Write down an expression representing the total momentum of the system before the “event” (explosion or collision).
Write down an expression representing the total momentum of the system after the “event.”
Set these two expressions equal to each other, and solve this equation for the desired quantity.

Colliding carts

Two carts in a physics lab roll on a level track, with negligible friction. These carts have small magnets at their ends, so that when they collide, they stick together ( [link] ). The first cart has a mass of 675 grams and is rolling at 0.75 m/s to the right; the second has a mass of 500 grams and is rolling at 1.33 m/s, also to the right. After the collision, what is the velocity of the two joined carts?

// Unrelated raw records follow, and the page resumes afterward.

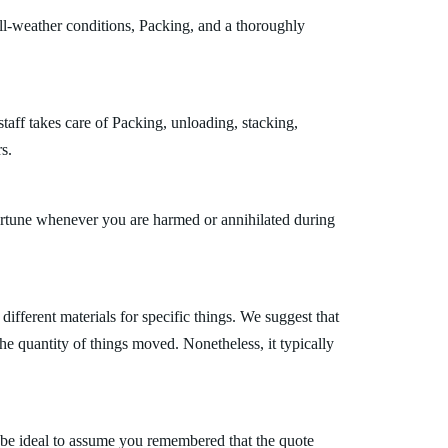
all-weather conditions, Packing, and a thoroughly
taff takes care of Packing, unloading, stacking,
s.
fortune whenever you are harmed or annihilated during
fferent materials for specific things. We suggest that
the quantity of things moved. Nonetheless, it typically
 be ideal to assume you remembered that the quote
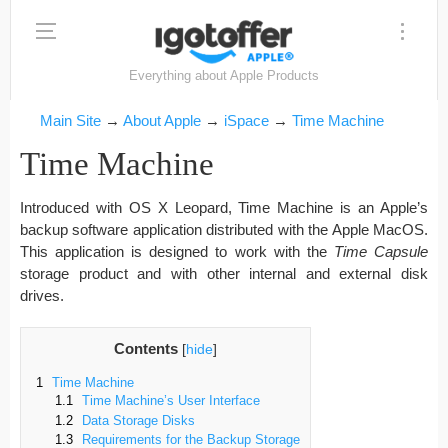
Everything about Apple Products
Main Site
→
About Apple
→
iSpace
→
Time Machine
Time Machine
Introduced with OS X Leopard, Time Machine is an Apple’s
backup software application distributed with the Apple MacOS.
This application is designed to work with the
Time Capsule
storage product and with other internal and external disk
drives.
Contents
[
hide
]
1
Time Machine
1.1
Time Machine’s User Interface
1.2
Data Storage Disks
1.3
Requirements for the Backup Storage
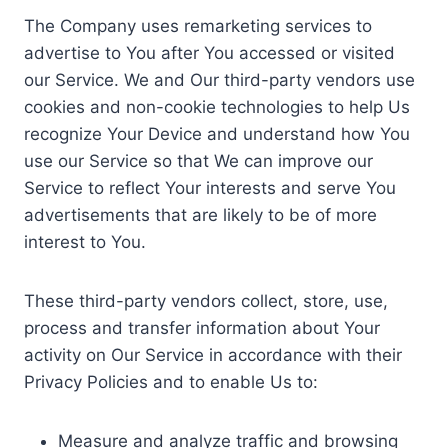
The Company uses remarketing services to
advertise to You after You accessed or visited
our Service. We and Our third-party vendors use
cookies and non-cookie technologies to help Us
recognize Your Device and understand how You
use our Service so that We can improve our
Service to reflect Your interests and serve You
advertisements that are likely to be of more
interest to You.
These third-party vendors collect, store, use,
process and transfer information about Your
activity on Our Service in accordance with their
Privacy Policies and to enable Us to:
Measure and analyze traffic and browsing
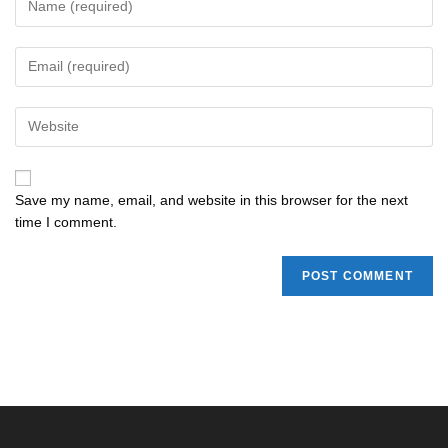
Save my name, email, and website in this browser for the next
time I comment.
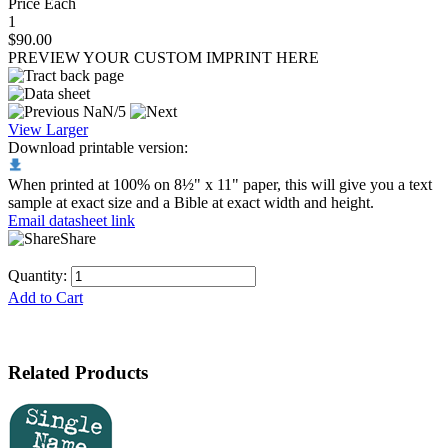
Price Each
1
$90.00
PREVIEW YOUR CUSTOM IMPRINT HERE
NaN/5
View Larger
Download printable version:
When printed at 100% on 8½" x 11" paper, this will give you a text
sample at exact size and a Bible at exact width and height.
Email datasheet link
Share
Quantity:
Add to Cart
Related Products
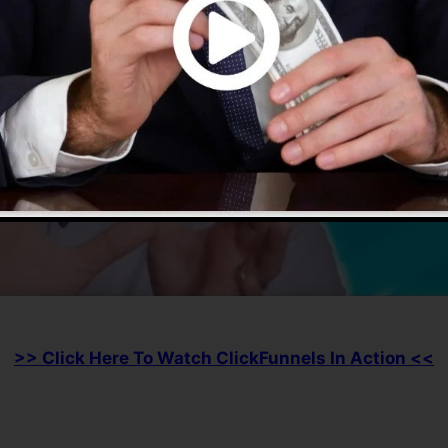
>> Click Here To Watch ClickFunnels In Action <<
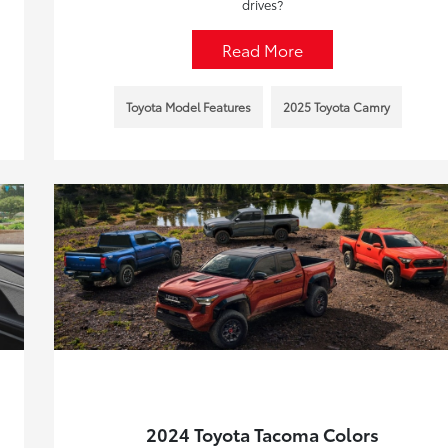
drives?
Read More
Toyota Model Features
2025 Toyota Camry
2024 Toyota Tacoma Colors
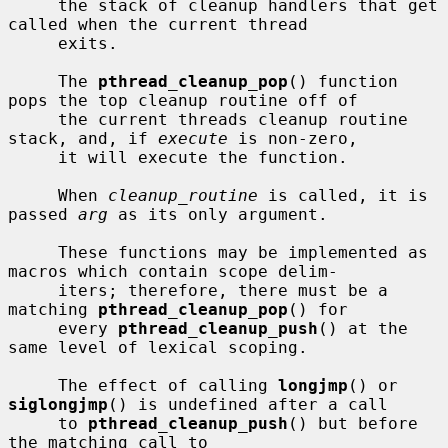
     the stack of cleanup handlers that get 
called when the current thread

     exits.

     The 
pthread_cleanup_pop
() function 
pops the top cleanup routine off of

     the current threads cleanup routine 
stack, and, if 
execute
 is non-zero,

     it will execute the function.

     When 
cleanup_routine
 is called, it is 
passed 
arg
 as its only argument.

     These functions may be implemented as 
macros which contain scope delim-

     iters; therefore, there must be a 
matching 
pthread_cleanup_pop
() for

     every 
pthread_cleanup_push
() at the 
same level of lexical scoping.

     The effect of calling 
longjmp
() or 
siglongjmp
() is undefined after a call

     to 
pthread_cleanup_push
() but before 
the matching call to
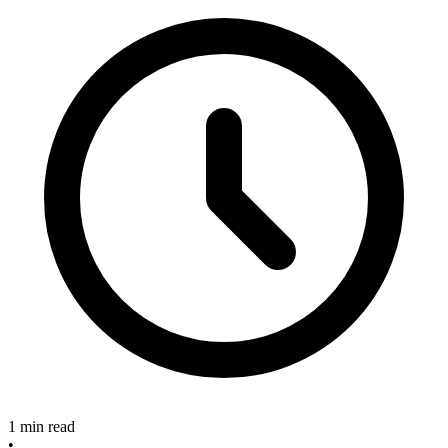
1 min read
•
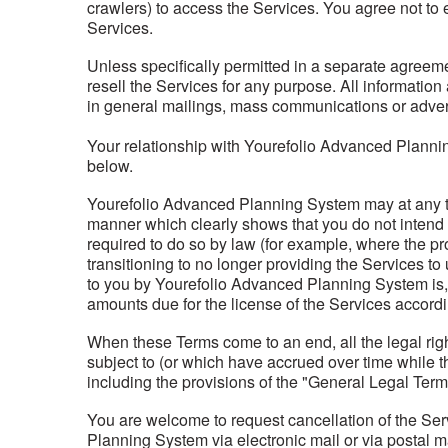
crawlers) to access the Services. You agree not to e
Services.
Unless specifically permitted in a separate agreeme
resell the Services for any purpose. All informatio
in general mailings, mass communications or advert
Your relationship with Yourefolio Advanced Plannin
below.
Yourefolio Advanced Planning System may at any tim
manner which clearly shows that you do not intend t
required to do so by law (for example, where the pr
transitioning to no longer providing the Services to
to you by Yourefolio Advanced Planning System is, 
amounts due for the license of the Services accordin
When these Terms come to an end, all the legal rig
subject to (or which have accrued over time while t
including the provisions of the "General Legal Term
You are welcome to request cancellation of the Serv
Planning System via electronic mail or via postal m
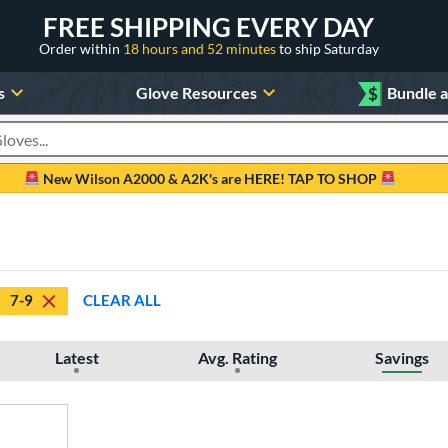
FREE SHIPPING EVERY DAY
Order within
18 hours and 52 minutes
to ship Saturday
s
Glove Resources
$
Bundle 
oducts
New Wilson A2000 & A2K's are HERE! TAP TO SHOP
7-9
CLEAR ALL
Latest
Avg. Rating
Savings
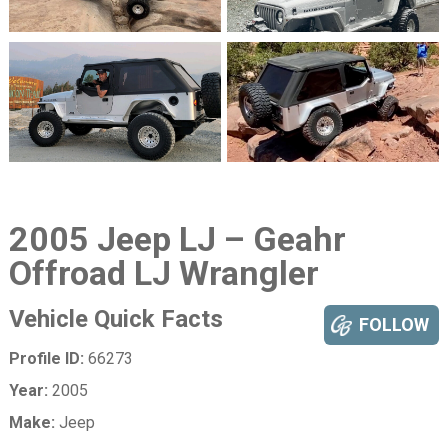
2005 Jeep LJ – Geahr
Offroad LJ Wrangler
Vehicle Quick Facts
FOLLOW
Profile ID:
66273
Year:
2005
Make:
Jeep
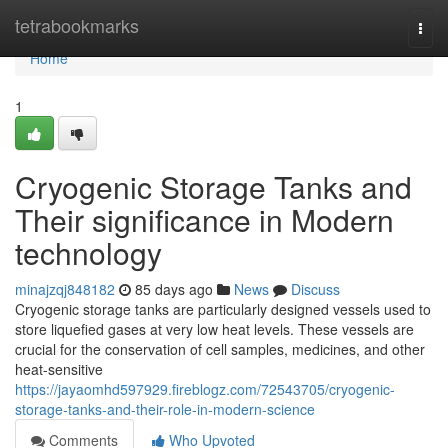
Home
tetrabookmarks
Togg
navi
Home
1
Cryogenic Storage Tanks and
Their significance in Modern
technology
minajzqj848182
85 days ago
News
Discuss
Cryogenic storage tanks are particularly designed vessels used to
store liquefied gases at very low heat levels. These vessels are
crucial for the conservation of cell samples, medicines, and other
heat-sensitive
https://jayaomhd597929.fireblogz.com/72543705/cryogenic-
storage-tanks-and-their-role-in-modern-science
Comments
Who Upvoted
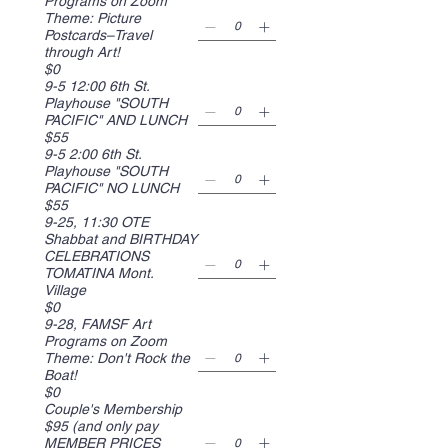
Programs on Zoom
Theme: Picture
Postcards–Travel
through Art!
$0
9-5 12:00 6th St.
Playhouse "SOUTH
PACIFIC" AND LUNCH
$55
9-5 2:00 6th St.
Playhouse "SOUTH
PACIFIC" NO LUNCH
$55
9-25, 11:30 OTE
Shabbat and BIRTHDAY
CELEBRATIONS
TOMATINA Mont.
Village
$0
9-28, FAMSF Art
Programs on Zoom
Theme: Don't Rock the
Boat!
$0
Couple's Membership
$95 (and only pay
MEMBER PRICES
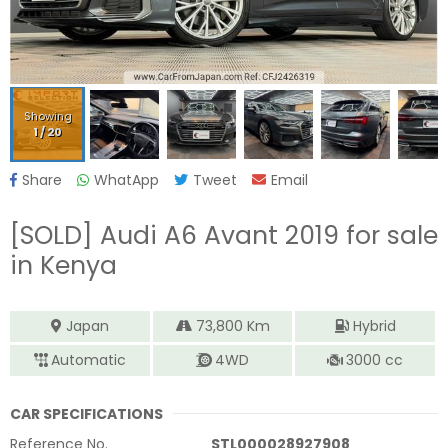
Showing
1
/
20
Share
WhatApp
Tweet
Email
[SOLD]
Audi A6 Avant 2019
for sale
in Kenya
Japan
73,800
Km
Hybrid
Automatic
4WD
3000
cc
CAR SPECIFICATIONS
Reference No.
STL000028927908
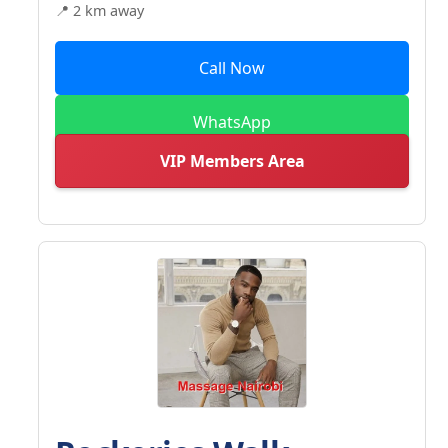
📍 2 km away
Call Now
WhatsApp
VIP Members Area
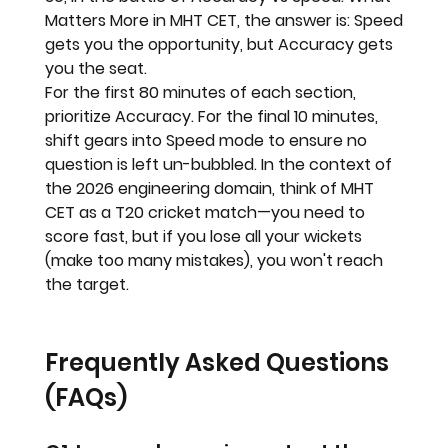
Matters More in MHT CET
, the answer is: 
Speed 
gets you the opportunity, but Accuracy gets 
you the seat.
For the first 80 minutes of each section, 
prioritize 
Accuracy
. For the final 10 minutes, 
shift gears into 
Speed
 mode to ensure no 
question is left un-bubbled. In the context of 
the 2026 engineering domain, think of MHT 
CET as a T20 cricket match—you need to 
score fast, but if you lose all your wickets 
(make too many mistakes), you won't reach 
the target.
Frequently Asked Questions 
(FAQs)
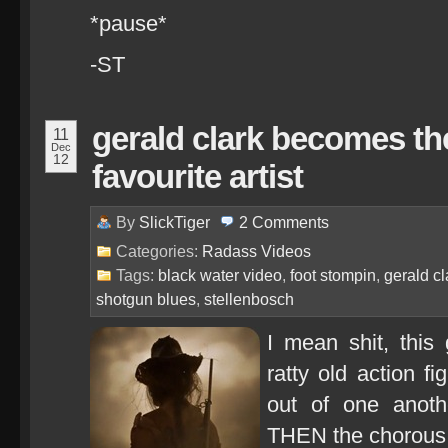
*pause*
-ST
gerald clark becomes th
11
Dec
12
favourite artist
By
SlickTiger
2
Comments
Categories:
Radass Videos
Tags:
black water video
,
foot stompin
,
gerald cl
shotgun blues
,
stellenbosch
I mean shit, this
ratty old action f
out of one another
THEN the chorous 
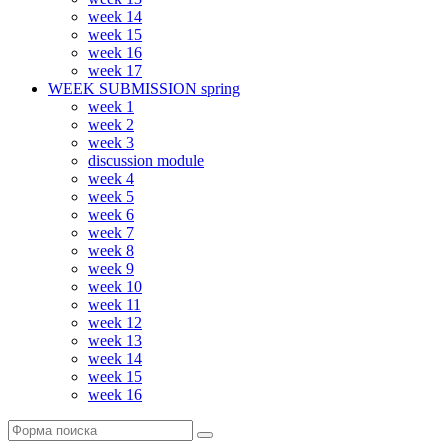
week 14
week 15
week 16
week 17
WEEK SUBMISSION spring
week 1
week 2
week 3
discussion module
week 4
week 5
week 6
week 7
week 8
week 9
week 10
week 11
week 12
week 13
week 14
week 15
week 16
Поиск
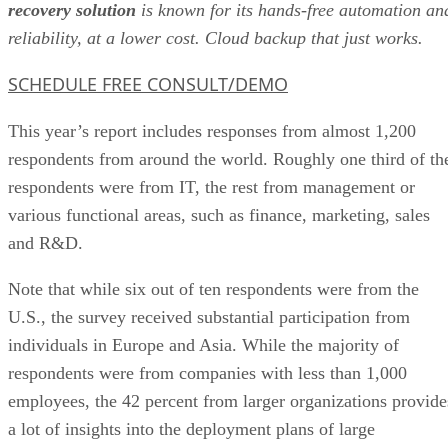
SCHEDULE FREE CONSULT/DEMO
This year’s report includes responses from almost 1,200
respondents from around the world. Roughly one third of th
respondents were from IT, the rest from management or
various functional areas, such as finance, marketing, sales
and R&D.
Note that while six out of ten respondents were from the
U.S., the survey received substantial participation from
individuals in Europe and Asia. While the majority of
respondents were from companies with less than 1,000
employees, the 42 percent from larger organizations provide
a lot of insights into the deployment plans of large
organizations.
And these views about cloud-based BI adoption are much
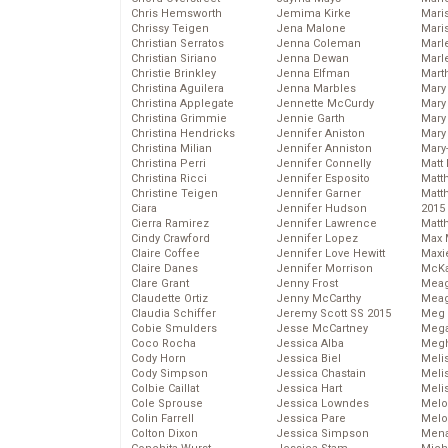
Chris Hemsworth
Jemima Kirke
Maris
Chrissy Teigen
Jena Malone
Mari
Christian Serratos
Jenna Coleman
Marl
Christian Siriano
Jenna Dewan
Marl
Christie Brinkley
Jenna Elfman
Mart
Christina Aguilera
Jenna Marbles
Mary
Christina Applegate
Jennette McCurdy
Mary
Christina Grimmie
Jennie Garth
Mary 
Christina Hendricks
Jennifer Aniston
Mary
Christina Milian
Jennifer Anniston
Mary
Christina Perri
Jennifer Connelly
Matt 
Christina Ricci
Jennifer Esposito
Matt
Christine Teigen
Jennifer Garner
Matt
Ciara
Jennifer Hudson
2015
Cierra Ramirez
Jennifer Lawrence
Matt
Cindy Crawford
Jennifer Lopez
Max 
Claire Coffee
Jennifer Love Hewitt
Maxi
Claire Danes
Jennifer Morrison
McKa
Clare Grant
Jenny Frost
Mea
Claudette Ortiz
Jenny McCarthy
Meag
Claudia Schiffer
Jeremy Scott SS 2015
Meg 
Cobie Smulders
Jesse McCartney
Mega
Coco Rocha
Jessica Alba
Megh
Cody Horn
Jessica Biel
Meli
Cody Simpson
Jessica Chastain
Meli
Colbie Caillat
Jessica Hart
Meli
Cole Sprouse
Jessica Lowndes
Melo
Colin Farrell
Jessica Pare
Melo
Colton Dixon
Jessica Simpson
Mena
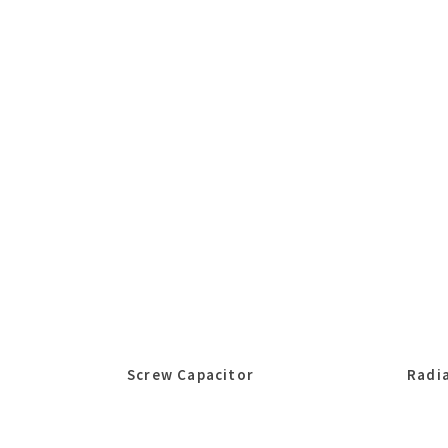
Screw Capacitor
Radia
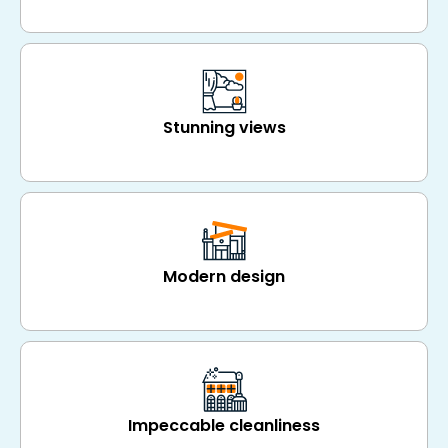
Stunning views
Modern design
Impeccable cleanliness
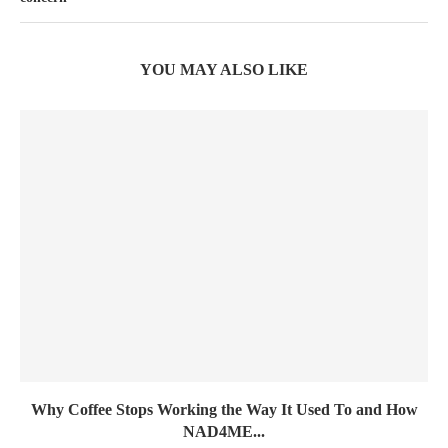
YOU MAY ALSO LIKE
Why Coffee Stops Working the Way It Used To and How
NAD4ME...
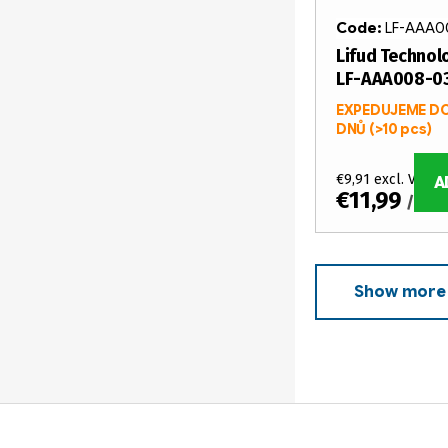
Code:
LF-AAA0
Lifud Technolo
LF-AAA008-0
EXPEDUJEME DO
DNŮ
(>10 pcs)
€9,91 excl. VAT
A
€11,99
/ pcs
Show more
L
i
s
t
F
i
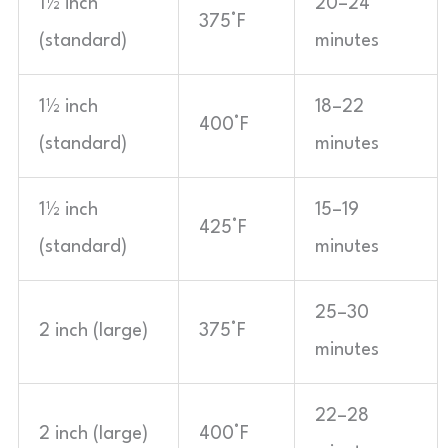
1½ inch
20–24
375°F
(standard)
minutes
1½ inch
18–22
400°F
(standard)
minutes
1½ inch
15–19
425°F
(standard)
minutes
25–30
2 inch (large)
375°F
minutes
22–28
2 inch (large)
400°F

An illustration of two lab carts on a track, stuck together. — Two lab carts collide and stick together after the collision.

Strategy

We have a collision. We’re given masses and initial velocities; we’re asked for the final velocity. This all suggests using conservation of momentum as a method of solution. However, we can only use it if we have a closed system. So we need to be sure that the system we choose has no net external force on it, and that its mass is not changed by the collision.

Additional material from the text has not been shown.